DATA FOR PROCESSING
>>>>

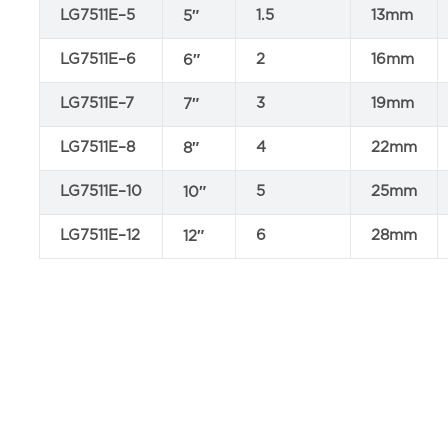
LG7511E–5
1.5
13mm
5″
LG7511E–6
2
16mm
6″
LG7511E–7
3
19mm
7″
LG7511E–8
4
22mm
8″
LG7511E–10
5
25mm
10″
LG7511E–12
6
28mm
12″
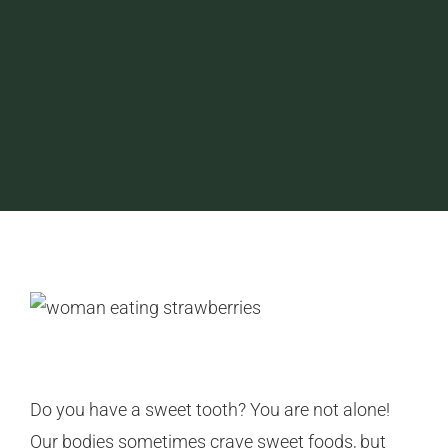
Do you have a sweet tooth? You are not alone!
Our bodies sometimes crave sweet foods, but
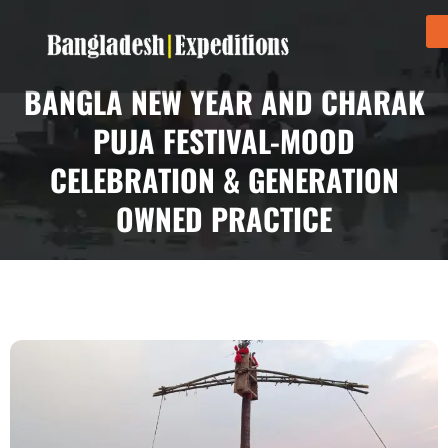
BANGLA NEW YEAR AND CHARAK
PUJA FESTIVAL-MOOD
CELEBRATION & GENERATION
OWNED PRACTICE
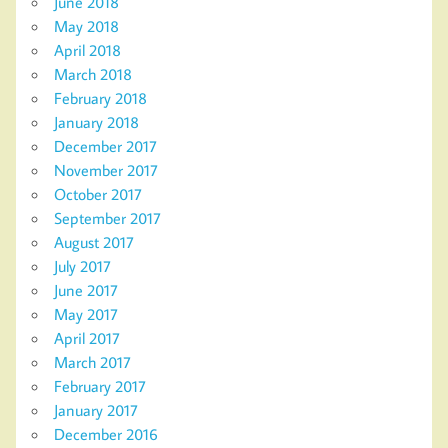
June 2018
May 2018
April 2018
March 2018
February 2018
January 2018
December 2017
November 2017
October 2017
September 2017
August 2017
July 2017
June 2017
May 2017
April 2017
March 2017
February 2017
January 2017
December 2016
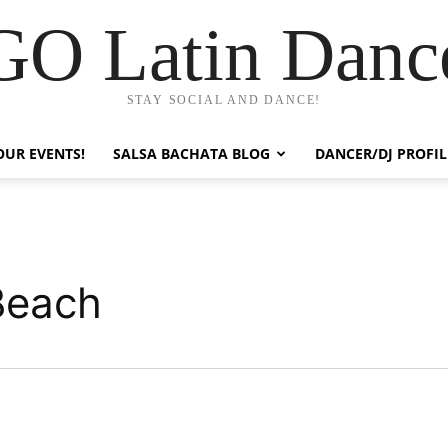
GO Latin Danc
STAY SOCIAL AND DANCE!
OUR EVENTS!
SALSA BACHATA BLOG
DANCER/DJ PROFIL
Beach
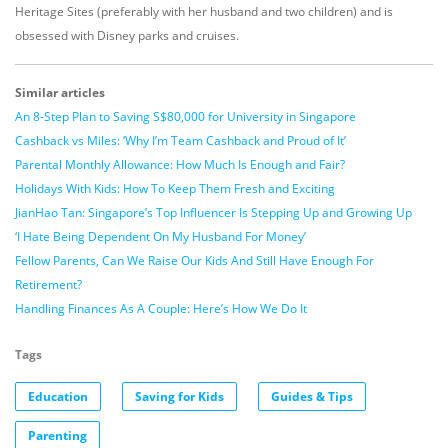
Heritage Sites (preferably with her husband and two children) and is
obsessed with Disney parks and cruises.
Similar articles
An 8-Step Plan to Saving S$80,000 for University in Singapore
Cashback vs Miles: ‘Why I’m Team Cashback and Proud of It’
Parental Monthly Allowance: How Much Is Enough and Fair?
Holidays With Kids: How To Keep Them Fresh and Exciting
JianHao Tan: Singapore’s Top Influencer Is Stepping Up and Growing Up
‘I Hate Being Dependent On My Husband For Money’
Fellow Parents, Can We Raise Our Kids And Still Have Enough For
Retirement?
Handling Finances As A Couple: Here’s How We Do It
Tags
Education
Saving for Kids
Guides & Tips
Parenting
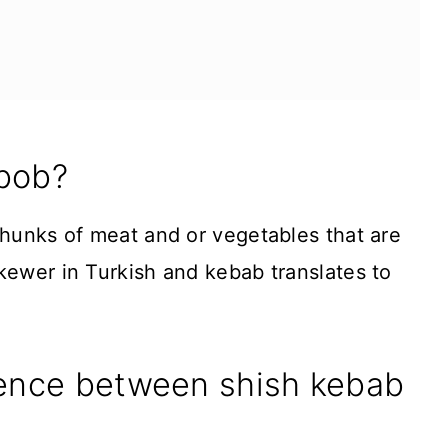
abob?
chunks of meat and or vegetables that are
kewer in Turkish and kebab translates to
rence between shish kebab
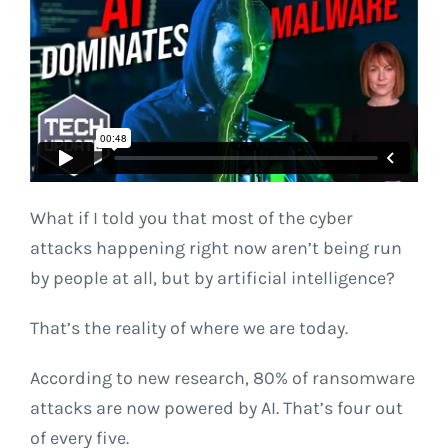
What if I told you that most of the cyber
attacks happening right now aren’t being run
by people at all, but by artificial intelligence?
That’s the reality of where we are today.
According to new research, 80% of ransomware
attacks are now powered by AI. That’s four out
of every five.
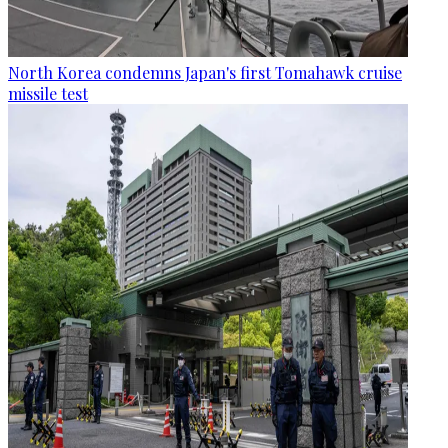
North Korea condemns Japan's first Tomahawk cruise
missile test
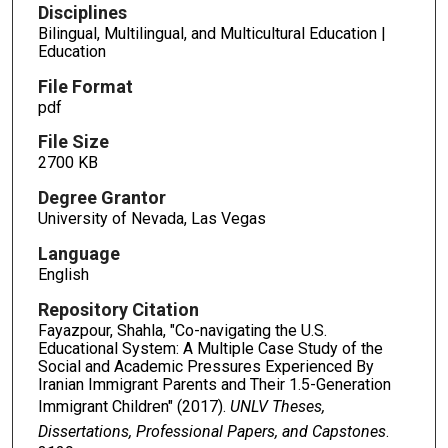
Disciplines
Bilingual, Multilingual, and Multicultural Education |
Education
File Format
pdf
File Size
2700 KB
Degree Grantor
University of Nevada, Las Vegas
Language
English
Repository Citation
Fayazpour, Shahla, "Co-navigating the U.S.
Educational System: A Multiple Case Study of the
Social and Academic Pressures Experienced By
Iranian Immigrant Parents and Their 1.5-Generation
Immigrant Children" (2017).
UNLV Theses,
Dissertations, Professional Papers, and Capstones
.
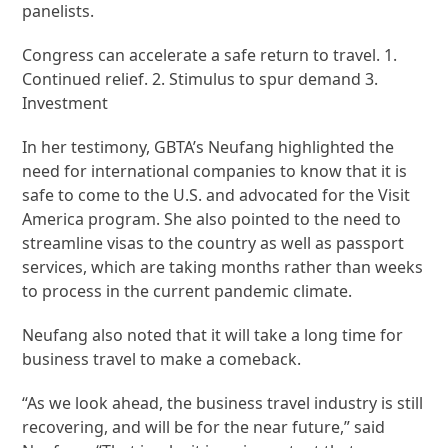
panelists.
Congress can accelerate a safe return to travel. 1.
Continued relief. 2. Stimulus to spur demand 3.
Investment
In her testimony, GBTA’s Neufang highlighted the
need for international companies to know that it is
safe to come to the U.S. and advocated for the Visit
America program. She also pointed to the need to
streamline visas to the country as well as passport
services, which are taking months rather than weeks
to process in the current pandemic climate.
Neufang also noted that it will take a long time for
business travel to make a comeback.
“As we look ahead, the business travel industry is still
recovering, and will be for the near future,” said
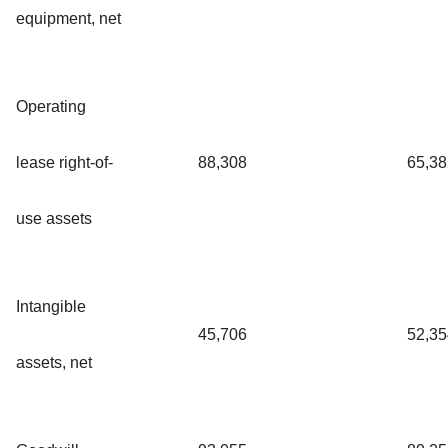
equipment, net
Operating
lease right-of-
88,308
65,38
use assets
Intangible
45,706
52,35
assets, net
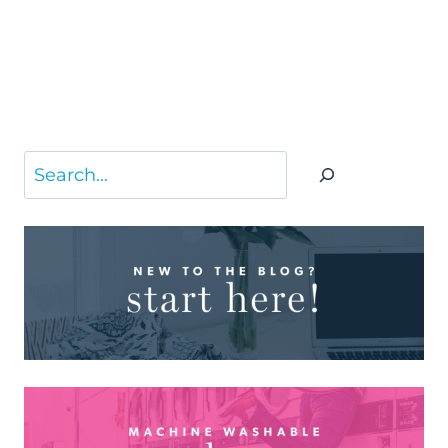
Search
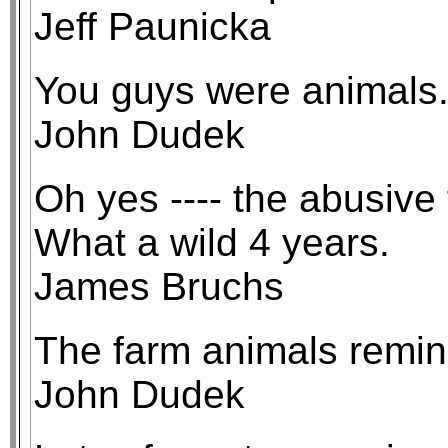
Jeff Paunicka
You guys were animals
John Dudek
Oh yes ---- the abusive
What a wild 4 years.
James Bruchs
The farm animals remind
John Dudek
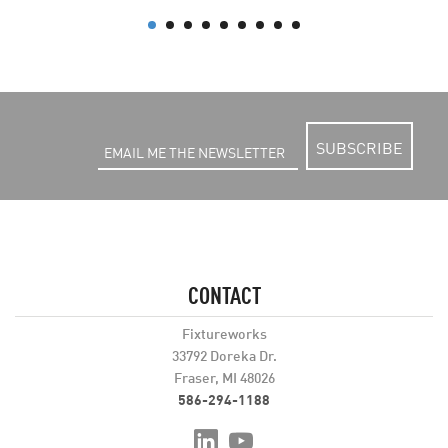
SUBSCRIBE
CONTACT
Fixtureworks
33792 Doreka Dr.
Fraser, MI 48026
586-294-1188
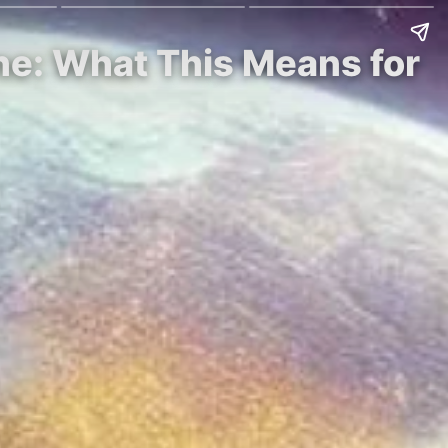
one: What This Means for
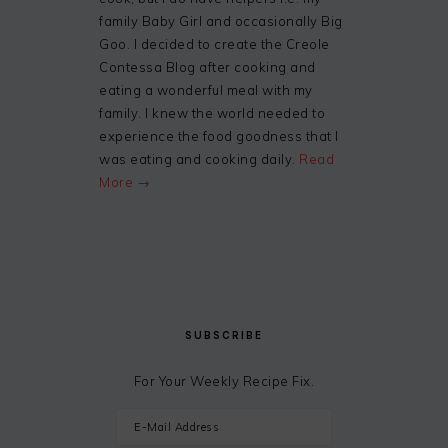
family Baby Girl and occasionally Big
Goo. I decided to create the Creole
Contessa Blog after cooking and
eating a wonderful meal with my
family. I knew the world needed to
experience the food goodness that I
was eating and cooking daily.
Read
More →
SUBSCRIBE
For Your Weekly Recipe Fix.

<<<<

DESCRIPTION OF THE TASK
Every line of the listing should be repeated exactly; no picture should appear.

TASK OUTPUT
LG7511E–5
1.5
13mm
5″
LG7511E–6
2
16mm
6″
LG7511E–7
3
19mm
7″
LG7511E–8
4
22mm
8″
LG7511E–10
5
25mm
10″
LG7511E–12
6
28mm
12″
Do you have a sweet tooth? You are not alone!
Our bodies sometimes crave sweet foods, but
BANGLA NEW YEAR AND CHARAK
PUJA FESTIVAL-MOOD
CELEBRATION & GENERATION
OWNED PRACTICE
June 2018
May 2018
April 2018
March 2018
February 2018
January 2018
December 2017
November 2017
October 2017
September 2017
August 2017
July 2017
June 2017
May 2017
April 2017
March 2017
February 2017
January 2017
December 2016
GO Latin Danc
STAY SOCIAL AND DANCE!
OUR EVENTS!
SALSA BACHATA BLOG
DANCER/DJ PROFIL
Beach
Heritage Sites (preferably with her husband and two children) and is
obsessed with Disney parks and cruises.
Similar articles
An 8-Step Plan to Saving S$80,000 for University in Singapore
Cashback vs Miles: ‘Why I’m Team Cashback and Proud of It’
Parental Monthly Allowance: How Much Is Enough and Fair?
Holidays With Kids: How To Keep Them Fresh and Exciting
JianHao Tan: Singapore’s Top Influencer Is Stepping Up and Growing Up
‘I Hate Being Dependent On My Husband For Money’
Fellow Parents, Can We Raise Our Kids And Still Have Enough For
Retirement?
Handling Finances As A Couple: Here’s How We Do It
Tags
Education
Saving for Kids
Guides & Tips
Parenting
abob?
chunks of meat and or vegetables that are
kewer in Turkish and kebab translates to
rence between shish kebab
What if I told you that most of the cyber
attacks happening right now aren’t being run
by people at all, but by artificial intelligence?
That’s the reality of where we are today.
According to new research, 80% of ransomware
attacks are now powered by AI. That’s four out
of every five.
North Korea condemns Japan's first Tomahawk cruise
missile test
Disciplines
Bilingual, Multilingual, and Multicultural Education |
Education
File Format
pdf
File Size
2700 KB
Degree Grantor
University of Nevada, Las Vegas
Language
English
Repository Citation
Fayazpour, Shahla, "Co-navigating the U.S.
Educational System: A Multiple Case Study of the
Social and Academic Pressures Experienced By
Iranian Immigrant Parents and Their 1.5-Generation
Immigrant Children" (2017).
UNLV Theses,
Dissertations, Professional Papers, and Capstones
.
panelists.
Congress can accelerate a safe return to travel. 1.
Continued relief. 2. Stimulus to spur demand 3.
Investment
In her testimony, GBTA’s Neufang highlighted the
need for international companies to know that it is
safe to come to the U.S. and advocated for the Visit
America program. She also pointed to the need to
streamline visas to the country as well as passport
services, which are taking months rather than weeks
to process in the current pandemic climate.
Neufang also noted that it will take a long time for
business travel to make a comeback.
“As we look ahead, the business travel industry is still
recovering, and will be for the near future,” said
equipment, net
Operating
lease right-of-
88,308
65,38
use assets
Intangible
45,706
52,35
assets, net
Search
Jeff Paunicka
You guys were animals
John Dudek
Oh yes ---- the abusive
What a wild 4 years.
James Bruchs
The farm animals remind
John Dudek
SUBSCRIBE
CONTACT
Fixtureworks
33792 Doreka Dr.
Fraser, MI 48026
586-294-1188
one: What This Means for
family Baby Girl and occasionally Big
Goo. I decided to create the Creole
Contessa Blog after cooking and
eating a wonderful meal with my
family. I knew the world needed to
experience the food goodness that I
was eating and cooking daily.
Read
More →
SUBSCRIBE
For Your Weekly Recipe Fix.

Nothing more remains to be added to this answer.